▶ **What the exercise asks**: Begin with the line below holding "뇨기 건강 검진의 중요성" and go on through the line holding "Akzeptieren", duplicating each line exactly and leaving out pictures.

⟨

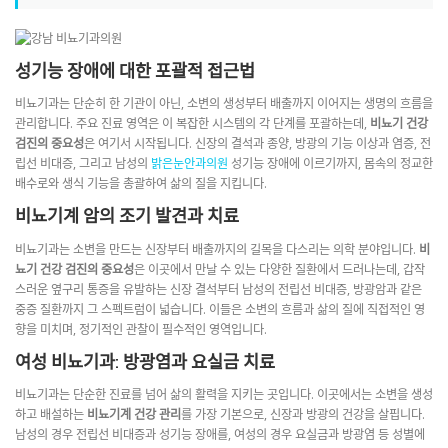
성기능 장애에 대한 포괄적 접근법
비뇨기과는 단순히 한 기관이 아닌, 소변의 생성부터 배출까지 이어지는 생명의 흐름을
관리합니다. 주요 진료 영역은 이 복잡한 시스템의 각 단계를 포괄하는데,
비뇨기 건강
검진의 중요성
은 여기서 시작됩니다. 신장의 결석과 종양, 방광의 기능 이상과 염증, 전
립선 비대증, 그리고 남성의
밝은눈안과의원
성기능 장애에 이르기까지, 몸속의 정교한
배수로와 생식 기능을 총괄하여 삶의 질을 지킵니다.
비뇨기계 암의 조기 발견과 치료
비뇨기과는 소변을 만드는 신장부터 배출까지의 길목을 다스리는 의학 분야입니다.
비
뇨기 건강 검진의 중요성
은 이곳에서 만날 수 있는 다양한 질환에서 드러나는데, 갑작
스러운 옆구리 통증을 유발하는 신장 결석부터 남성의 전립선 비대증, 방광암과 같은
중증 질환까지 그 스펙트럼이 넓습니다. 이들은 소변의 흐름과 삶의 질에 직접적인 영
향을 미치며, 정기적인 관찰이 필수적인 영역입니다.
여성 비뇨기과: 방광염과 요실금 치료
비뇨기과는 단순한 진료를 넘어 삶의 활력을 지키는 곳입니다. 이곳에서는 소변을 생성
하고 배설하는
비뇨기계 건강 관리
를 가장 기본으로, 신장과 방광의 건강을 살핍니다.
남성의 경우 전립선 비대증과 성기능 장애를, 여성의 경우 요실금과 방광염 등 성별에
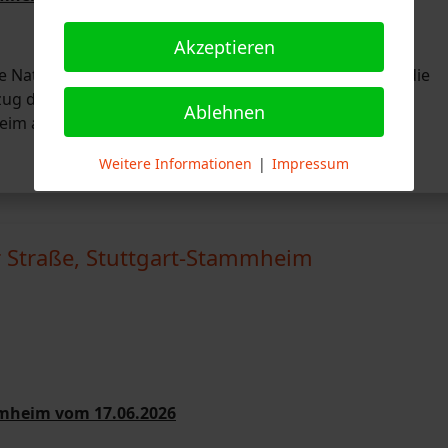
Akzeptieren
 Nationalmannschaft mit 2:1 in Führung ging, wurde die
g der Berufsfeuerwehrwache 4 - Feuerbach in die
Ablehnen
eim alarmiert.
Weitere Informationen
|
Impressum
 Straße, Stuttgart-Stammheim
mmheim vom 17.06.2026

⟩
⟨

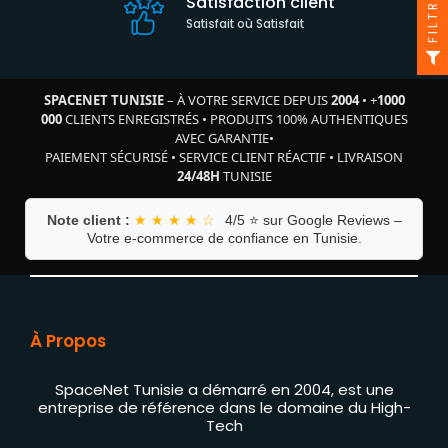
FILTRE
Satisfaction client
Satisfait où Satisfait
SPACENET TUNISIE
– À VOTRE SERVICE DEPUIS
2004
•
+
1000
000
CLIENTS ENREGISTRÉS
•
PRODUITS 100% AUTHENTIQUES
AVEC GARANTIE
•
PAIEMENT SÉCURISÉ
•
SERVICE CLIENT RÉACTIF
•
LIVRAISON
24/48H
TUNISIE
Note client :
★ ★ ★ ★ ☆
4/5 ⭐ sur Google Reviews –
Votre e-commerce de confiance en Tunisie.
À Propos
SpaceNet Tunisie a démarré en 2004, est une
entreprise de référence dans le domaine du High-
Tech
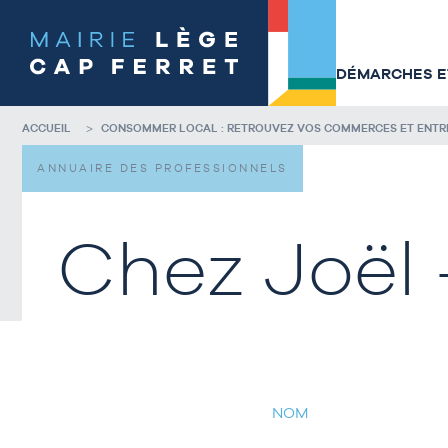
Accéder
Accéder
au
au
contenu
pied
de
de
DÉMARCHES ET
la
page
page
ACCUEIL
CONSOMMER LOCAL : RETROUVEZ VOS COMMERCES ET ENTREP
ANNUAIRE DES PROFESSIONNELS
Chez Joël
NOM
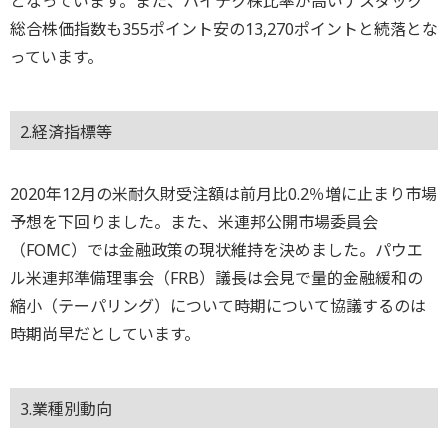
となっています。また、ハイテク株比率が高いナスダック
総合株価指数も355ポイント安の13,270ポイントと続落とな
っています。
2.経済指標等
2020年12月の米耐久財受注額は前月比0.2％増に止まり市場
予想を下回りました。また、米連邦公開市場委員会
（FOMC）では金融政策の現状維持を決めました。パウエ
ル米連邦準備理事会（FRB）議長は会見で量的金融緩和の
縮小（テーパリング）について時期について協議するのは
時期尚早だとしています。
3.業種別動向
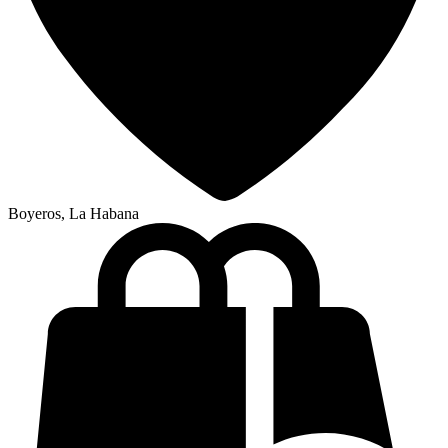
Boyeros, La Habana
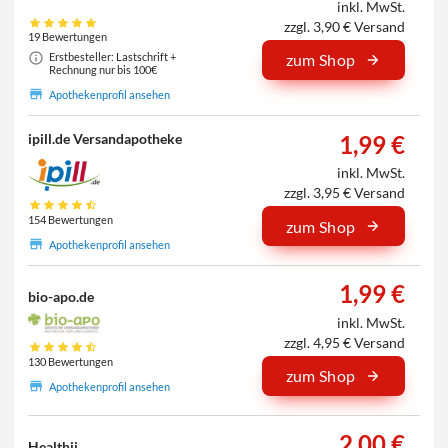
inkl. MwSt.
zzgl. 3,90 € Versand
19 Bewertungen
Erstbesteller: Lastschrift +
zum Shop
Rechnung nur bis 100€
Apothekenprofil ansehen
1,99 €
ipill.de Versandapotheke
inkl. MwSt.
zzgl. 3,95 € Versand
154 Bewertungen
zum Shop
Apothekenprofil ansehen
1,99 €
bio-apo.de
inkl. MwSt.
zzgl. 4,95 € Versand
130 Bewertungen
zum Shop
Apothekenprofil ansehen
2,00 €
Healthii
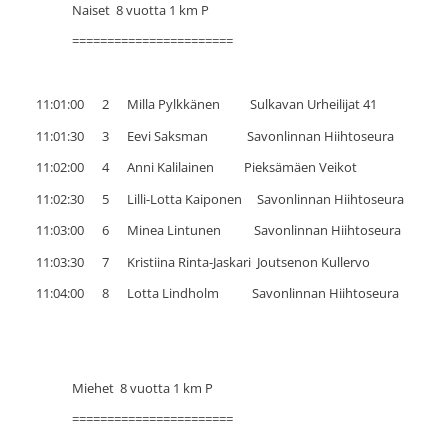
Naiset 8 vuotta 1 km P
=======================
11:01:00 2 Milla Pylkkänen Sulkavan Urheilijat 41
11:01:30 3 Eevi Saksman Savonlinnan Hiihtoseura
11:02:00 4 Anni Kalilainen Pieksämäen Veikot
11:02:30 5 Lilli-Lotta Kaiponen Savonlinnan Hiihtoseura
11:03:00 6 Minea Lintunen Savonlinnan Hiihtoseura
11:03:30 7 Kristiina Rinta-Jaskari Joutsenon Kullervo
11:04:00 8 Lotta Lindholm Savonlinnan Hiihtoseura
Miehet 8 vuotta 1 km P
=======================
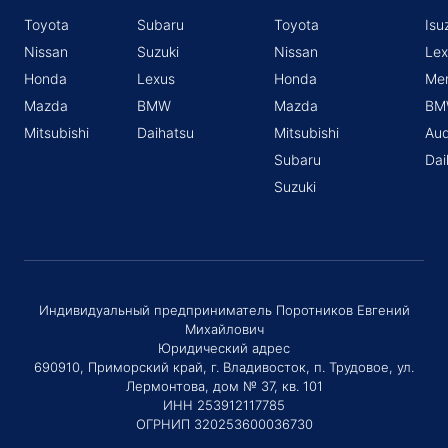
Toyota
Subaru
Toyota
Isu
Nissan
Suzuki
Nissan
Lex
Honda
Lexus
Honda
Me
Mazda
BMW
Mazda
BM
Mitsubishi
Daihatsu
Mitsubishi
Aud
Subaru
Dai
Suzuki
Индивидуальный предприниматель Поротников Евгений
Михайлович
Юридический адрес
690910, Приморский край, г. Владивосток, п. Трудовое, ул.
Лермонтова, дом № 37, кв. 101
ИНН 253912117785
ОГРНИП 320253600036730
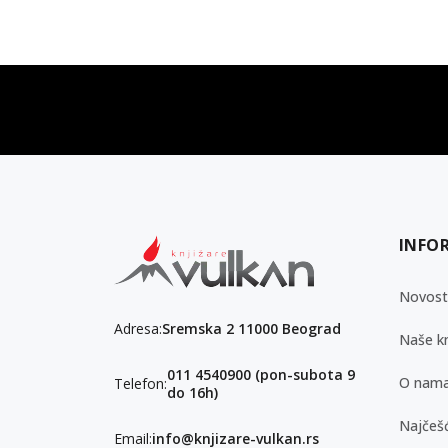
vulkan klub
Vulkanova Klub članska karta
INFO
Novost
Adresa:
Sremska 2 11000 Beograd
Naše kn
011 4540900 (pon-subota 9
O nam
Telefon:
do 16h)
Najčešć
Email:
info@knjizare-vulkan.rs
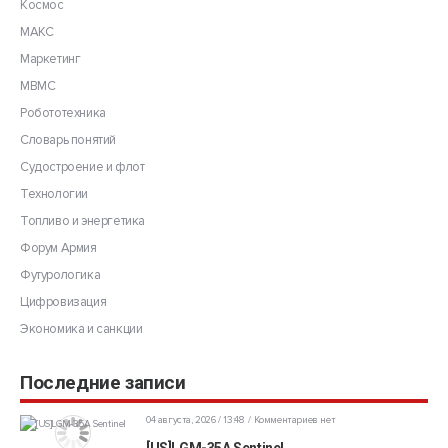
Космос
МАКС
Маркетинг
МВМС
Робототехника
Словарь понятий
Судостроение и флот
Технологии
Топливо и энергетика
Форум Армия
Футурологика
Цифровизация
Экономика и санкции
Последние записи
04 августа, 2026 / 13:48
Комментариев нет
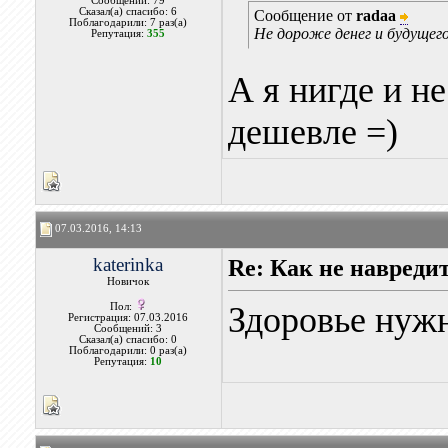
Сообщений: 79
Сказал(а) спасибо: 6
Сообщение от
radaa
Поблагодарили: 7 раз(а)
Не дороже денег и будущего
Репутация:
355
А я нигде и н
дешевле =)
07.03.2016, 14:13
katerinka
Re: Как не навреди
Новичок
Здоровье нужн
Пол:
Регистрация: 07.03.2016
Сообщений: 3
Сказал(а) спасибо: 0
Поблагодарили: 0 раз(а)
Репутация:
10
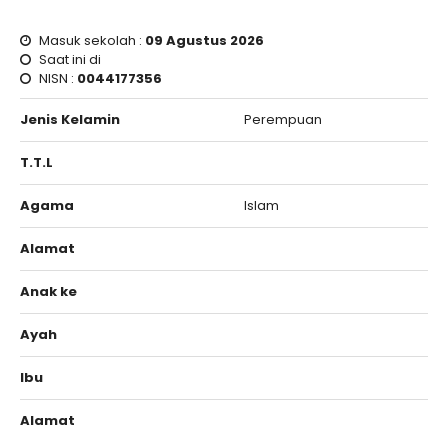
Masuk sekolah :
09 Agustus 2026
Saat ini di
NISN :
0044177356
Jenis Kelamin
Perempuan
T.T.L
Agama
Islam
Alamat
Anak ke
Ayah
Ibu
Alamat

⟩

▶ **Finished exercise**:
뇨기 건강 검진의 중요성
은 이곳에서 만날 수 있는 다양한 질환에서 드러나는데, 갑작
스러운 옆구리 통증을 유발하는 신장 결석부터 남성의 전립선 비대증, 방광암과 같은
중증 질환까지 그 스펙트럼이 넓습니다. 이들은 소변의 흐름과 삶의 질에 직접적인 영
향을 미치며, 정기적인 관찰이 필수적인 영역입니다.
여성 비뇨기과: 방광염과 요실금 치료
비뇨기과는 단순한 진료를 넘어 삶의 활력을 지키는 곳입니다. 이곳에서는 소변을 생성
하고 배설하는
비뇨기계 건강 관리
를 가장 기본으로, 신장과 방광의 건강을 살핍니다.
남성의 경우 전립선 비대증과 성기능 장애를, 여성의 경우 요실금과 방광염 등 성별에
Akzeptieren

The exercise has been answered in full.